[Opening GIVEN DATA section]
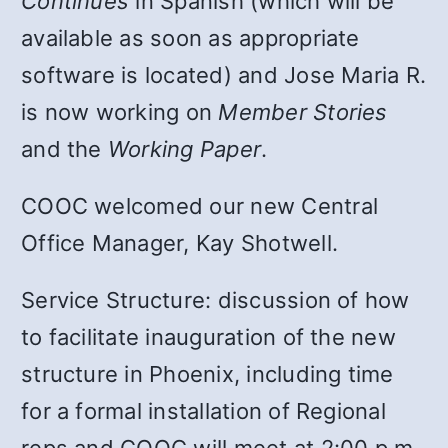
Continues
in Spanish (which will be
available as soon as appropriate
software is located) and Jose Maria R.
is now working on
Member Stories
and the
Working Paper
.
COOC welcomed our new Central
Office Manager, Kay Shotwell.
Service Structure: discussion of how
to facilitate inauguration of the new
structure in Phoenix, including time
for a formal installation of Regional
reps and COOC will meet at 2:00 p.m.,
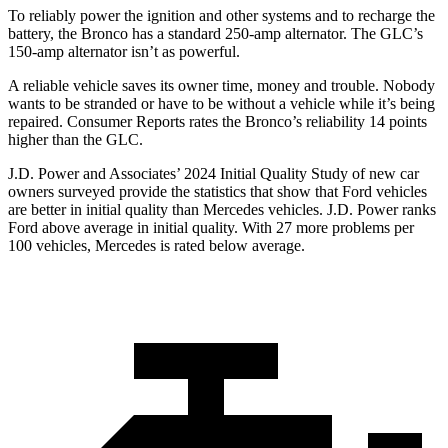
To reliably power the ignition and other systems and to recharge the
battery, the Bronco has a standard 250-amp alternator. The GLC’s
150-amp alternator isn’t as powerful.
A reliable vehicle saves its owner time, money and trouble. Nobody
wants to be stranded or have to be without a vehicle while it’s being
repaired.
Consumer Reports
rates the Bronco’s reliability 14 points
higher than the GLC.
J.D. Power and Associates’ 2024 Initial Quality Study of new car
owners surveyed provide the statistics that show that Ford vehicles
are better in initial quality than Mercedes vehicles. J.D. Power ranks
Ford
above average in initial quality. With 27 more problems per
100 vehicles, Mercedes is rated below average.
[Closing GIVEN DATA section]
[Opening GIVEN DATA section]
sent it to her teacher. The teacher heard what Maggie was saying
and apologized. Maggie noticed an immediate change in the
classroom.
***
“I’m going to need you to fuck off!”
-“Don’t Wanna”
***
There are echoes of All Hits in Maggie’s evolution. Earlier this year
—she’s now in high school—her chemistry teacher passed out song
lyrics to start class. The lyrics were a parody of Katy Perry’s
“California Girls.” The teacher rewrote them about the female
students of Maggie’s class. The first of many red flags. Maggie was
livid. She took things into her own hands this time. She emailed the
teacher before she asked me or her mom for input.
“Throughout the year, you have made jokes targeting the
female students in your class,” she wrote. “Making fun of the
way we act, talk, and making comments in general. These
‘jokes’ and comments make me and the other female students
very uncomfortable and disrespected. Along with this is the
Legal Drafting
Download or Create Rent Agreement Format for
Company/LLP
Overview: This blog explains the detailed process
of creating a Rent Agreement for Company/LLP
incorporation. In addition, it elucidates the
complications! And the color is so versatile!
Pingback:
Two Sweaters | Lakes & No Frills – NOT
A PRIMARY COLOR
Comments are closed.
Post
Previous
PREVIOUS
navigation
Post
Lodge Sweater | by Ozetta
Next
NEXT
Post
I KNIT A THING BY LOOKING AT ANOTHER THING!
[Closing GIVEN DATA section]
| WHAT THE EXERCISE ASKS |
Copy only this part of the entries above: the line with "incorporation. In addition, it elucidates the", the line with "I KNIT A THING BY LOOKING AT ANOTHER THING!", and the lines between, all exactly as written.

| TASK SOLUTION |
incorporation. In addition, it elucidates the
complications! And the color is so versatile!
Pingback:
Two Sweaters | Lakes & No Frills – NOT
A PRIMARY COLOR
Comments are closed.
Post
Previous
PREVIOUS
navigation
Post
Lodge Sweater | by Ozetta
Next
NEXT
Post
I KNIT A THING BY LOOKING AT ANOTHER THING!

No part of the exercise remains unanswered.